Content starts
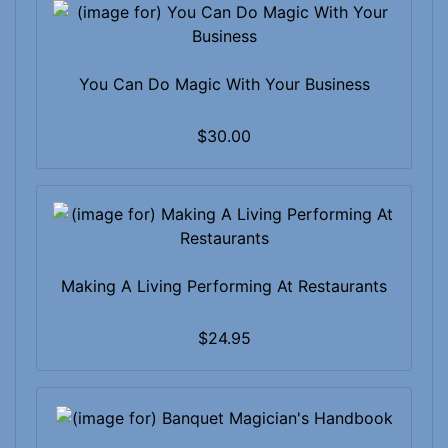
You Can Do Magic With Your Business
$30.00
Making A Living Performing At Restaurants
$24.95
Content ends
--- WHAT IS REQUIRED ---
Output nothing but the lines from the one with "Making A Living Performing At Restaurants" through the last line above, each exactly as it stands.

--- EXERCISE ANSWER ---
Making A Living Performing At Restaurants
$24.95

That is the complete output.